[Data records]
* * *
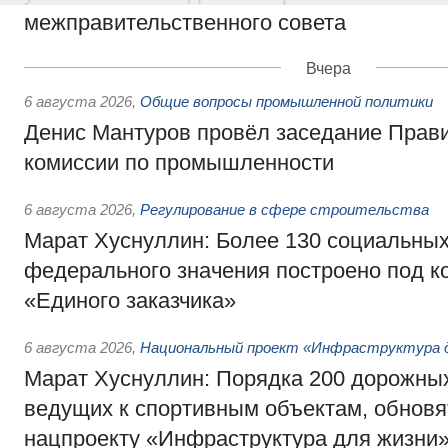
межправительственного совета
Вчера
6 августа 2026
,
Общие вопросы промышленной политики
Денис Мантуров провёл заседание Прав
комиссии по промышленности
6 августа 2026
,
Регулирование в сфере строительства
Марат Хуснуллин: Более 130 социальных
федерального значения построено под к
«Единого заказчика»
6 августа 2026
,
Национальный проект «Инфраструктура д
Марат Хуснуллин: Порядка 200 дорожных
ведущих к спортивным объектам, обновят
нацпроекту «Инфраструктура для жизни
* * *
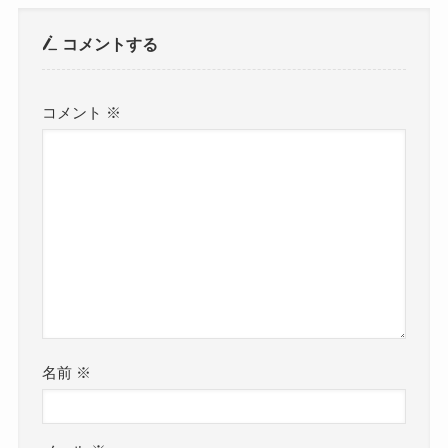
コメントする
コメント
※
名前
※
* * *
Find the lines in the data that include "Марат", then copy each of them.

_Written response_.
Марат Хуснуллин: Более 130 социальных
Марат Хуснуллин: Порядка 200 дорожных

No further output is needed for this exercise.